▶ _Records for this task_:
━━━

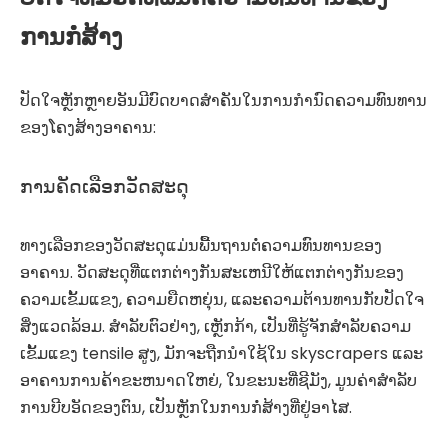
ການກໍ່ສ້າງ
ປັດໃຈຫຼັກຫຼາຍອັນມີບົດບາດສໍາຄັນໃນການກໍານົດຄວາມທົນທານ
ຂອງໂຄງສ້າງອາຄານ:
ການຄັດເລືອກວັດສະດຸ
ທາງເລືອກຂອງວັດສະດຸແມ່ນພື້ນຖານຕໍ່ຄວາມທົນທານຂອງ
ອາຄານ. ວັດສະດຸທີ່ແຕກຕ່າງກັນສະເຫນີໃຫ້ແຕກຕ່າງກັນຂອງ
ຄວາມເຂັ້ມແຂງ, ຄວາມຍືດຫຍຸ່ນ, ແລະຄວາມຕ້ານທານກັບປັດໃຈ
ສິ່ງແວດລ້ອມ. ສໍາລັບຕົວຢ່າງ, ເຫຼັກກ້າ, ເປັນທີ່ຮູ້ຈັກສໍາລັບຄວາມ
ເຂັ້ມແຂງ tensile ສູງ, ມັກຈະຖືກນໍາໃຊ້ໃນ skyscrapers ແລະ
ອາຄານການຄ້າຂະຫນາດໃຫຍ່, ໃນຂະນະທີ່ຊີມັງ, ມູນຄ່າສໍາລັບ
ການບີບອັດຂອງຕົນ, ເປັນຫຼັກໃນການກໍ່ສ້າງທີ່ຢູ່ອາໄສ.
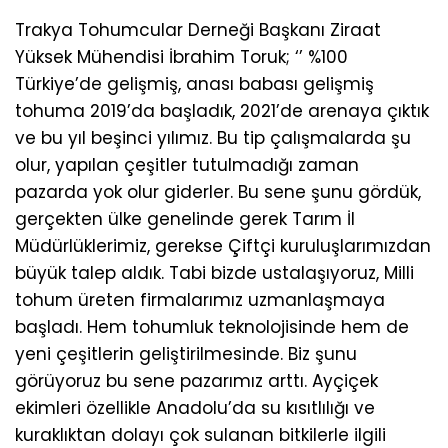
Trakya Tohumcular Derneği Başkanı Ziraat
Yüksek Mühendisi İbrahim Toruk; ‘’ %100
Türkiye’de gelişmiş, anası babası gelişmiş
tohuma 2019’da başladık, 2021’de arenaya çıktık
ve bu yıl beşinci yılımız. Bu tip çalışmalarda şu
olur, yapılan çeşitler tutulmadığı zaman
pazarda yok olur giderler. Bu sene şunu gördük,
gerçekten ülke genelinde gerek Tarım İl
Müdürlüklerimiz, gerekse Çiftçi kuruluşlarımızdan
büyük talep aldık. Tabi bizde ustalaşıyoruz, Milli
tohum üreten firmalarımız uzmanlaşmaya
başladı. Hem tohumluk teknolojisinde hem de
yeni çeşitlerin geliştirilmesinde. Biz şunu
görüyoruz bu sene pazarımız arttı. Ayçiçek
ekimleri özellikle Anadolu’da su kısıtlılığı ve
kuraklıktan dolayı çok sulanan bitkilerle ilgili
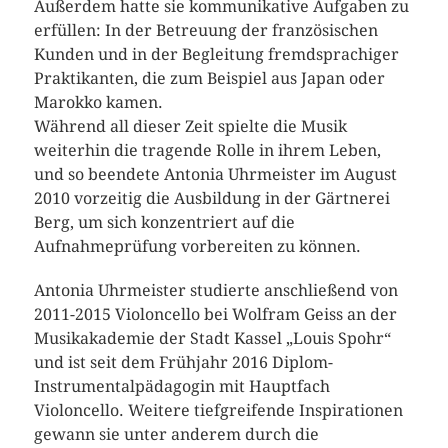
Außerdem hatte sie kommunikative Aufgaben zu
erfüllen: In der Betreuung der französischen
Kunden und in der Begleitung fremdsprachiger
Praktikanten, die zum Beispiel aus Japan oder
Marokko kamen.
Während all dieser Zeit spielte die Musik
weiterhin die tragende Rolle in ihrem Leben,
und so beendete Antonia Uhrmeister im August
2010 vorzeitig die Ausbildung in der Gärtnerei
Berg, um sich konzentriert auf die
Aufnahmeprüfung vorbereiten zu können.
Antonia Uhrmeister studierte anschließend von
2011-2015 Violoncello bei Wolfram Geiss an der
Musikakademie der Stadt Kassel „Louis Spohr“
und ist seit dem Frühjahr 2016 Diplom-
Instrumentalpädagogin mit Hauptfach
Violoncello. Weitere tiefgreifende Inspirationen
gewann sie unter anderem durch die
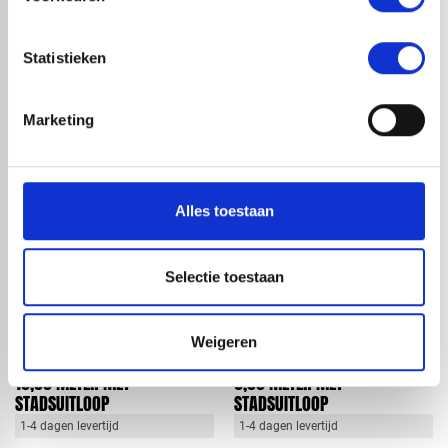
Statistieken
HANDIG OM ER BIJ TE KOPEN
Marketing
Alles toestaan
Selectie toestaan
EPDM COMPLEET PAKKET
EPDM COMPLEET PAKKET
Weigeren
BODEMLIJM AFMETING 3,66 X
BODEMLIJM AFMETING 3,66 X
10,00 METER MET
9,00 METER MET
STADSUITLOOP
STADSUITLOOP
1-4 dagen levertijd
1-4 dagen levertijd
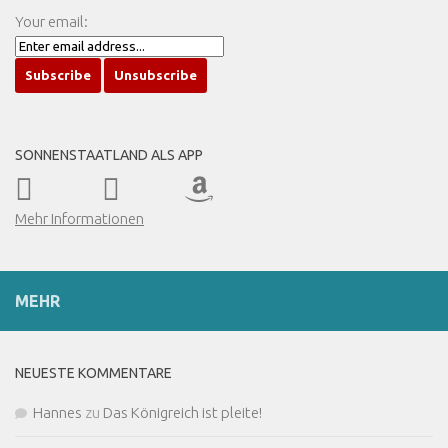
Your email:
SONNENSTAATLAND ALS APP
Mehr Informationen
MEHR
NEUESTE KOMMENTARE
Hannes
zu
Das Königreich ist pleite!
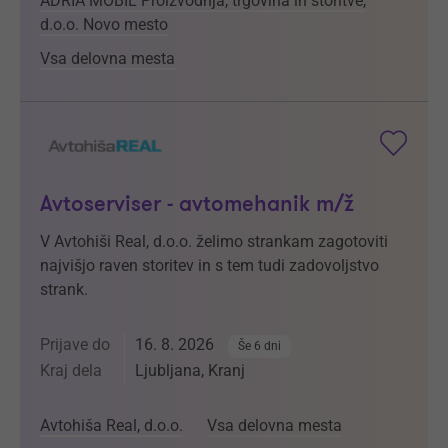
ADRIA MOBIL Proizvodnja, trgovina in storitve,
d.o.o. Novo mesto
Vsa delovna mesta
Avtoserviser - avtomehanik m/ž
V Avtohiši Real, d.o.o. želimo strankam zagotoviti
najvišjo raven storitev in s tem tudi zadovoljstvo
strank.
Prijave do
16. 8. 2026
Še 6 dni
Kraj dela
Ljubljana, Kranj
Avtohiša Real, d.o.o.
Vsa delovna mesta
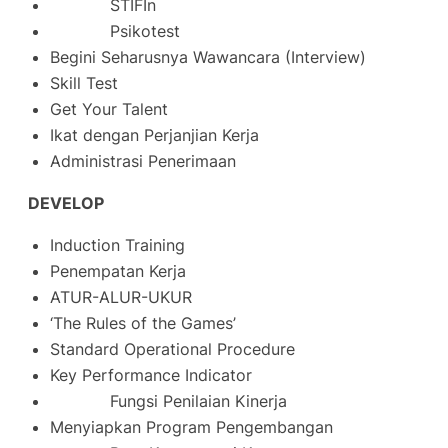
STIFIn
Psikotest
Begini Seharusnya Wawancara (Interview)
Skill Test
Get Your Talent
Ikat dengan Perjanjian Kerja
Administrasi Penerimaan
DEVELOP
Induction Training
Penempatan Kerja
ATUR-ALUR-UKUR
‘The Rules of the Games’
Standard Operational Procedure
Key Performance Indicator
Fungsi Penilaian Kinerja
Menyiapkan Program Pengembangan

━━━

Give back exactly the lines of the listing above that run from the line with "tohum üreten firmalarımız uzmanlaşmaya" to the line with "kuraklıktan dolayı çok", inclusive.

tohum üreten firmalarımız uzmanlaşmaya
başladı. Hem tohumluk teknolojisinde hem de
yeni çeşitlerin geliştirilmesinde. Biz şunu
görüyoruz bu sene pazarımız arttı. Ayçiçek
ekimleri özellikle Anadolu’da su kısıtlılığı ve
kuraklıktan dolayı çok sulanan bitkilerle ilgili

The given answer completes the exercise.